Ingredients

3 ears corn, husks and silks removed 

Kosher salt 

2/3 up white-wine vinegar, plus more if needed 

1/4 cup light-brown sugar 

2 teaspoons mustard seeds 

2 teaspoons coriander seeds 

1/2 cup diced sweet onion, such as Vidalia 

2 celery stalks, diced (2/3 cup) 

1 red bell pepper, ribs and seeds removed, diced (2/3 cup) 

1 jalapeño or serrano pepper (ribs and seeds removed for less heat, if desired), minced 

Preparation

Cook corn in a large pot of generously salted boiling water until crisp-tender, about 2 minutes. Drain; let cool completely. Strip kernels from cobs with a sharp knife.
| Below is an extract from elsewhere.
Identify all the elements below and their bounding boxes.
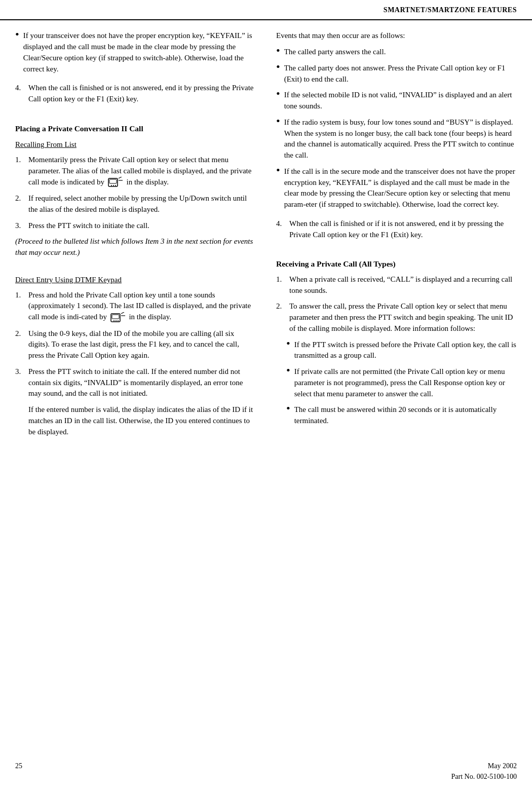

Meanwhile, combine vinegar, 1/3 cup water, brown sugar, mustard and coriander seeds, and 1 teaspoon salt in a saucepan. Bring to a boil over medium-high heat, stirring until sugar dissolves. Stir in onion, celery, and bell pepper. Reduce heat to medium-low; simmer until vegetables are crisp-tender, about 5 minutes. Stir in corn kernels and jalapeño; simmer 1 minute more. Carefully transfer mixture to a 4-cup-capacity or two 2-cup-capacity jars. Top with more vinegar, if necessary. (Liquid should fully submerge corn mixture and reach about 1/2 inch from top.) Let cool completely, then cover and refrigerate until ready to use, up to 1 month or can with our helpful instructions.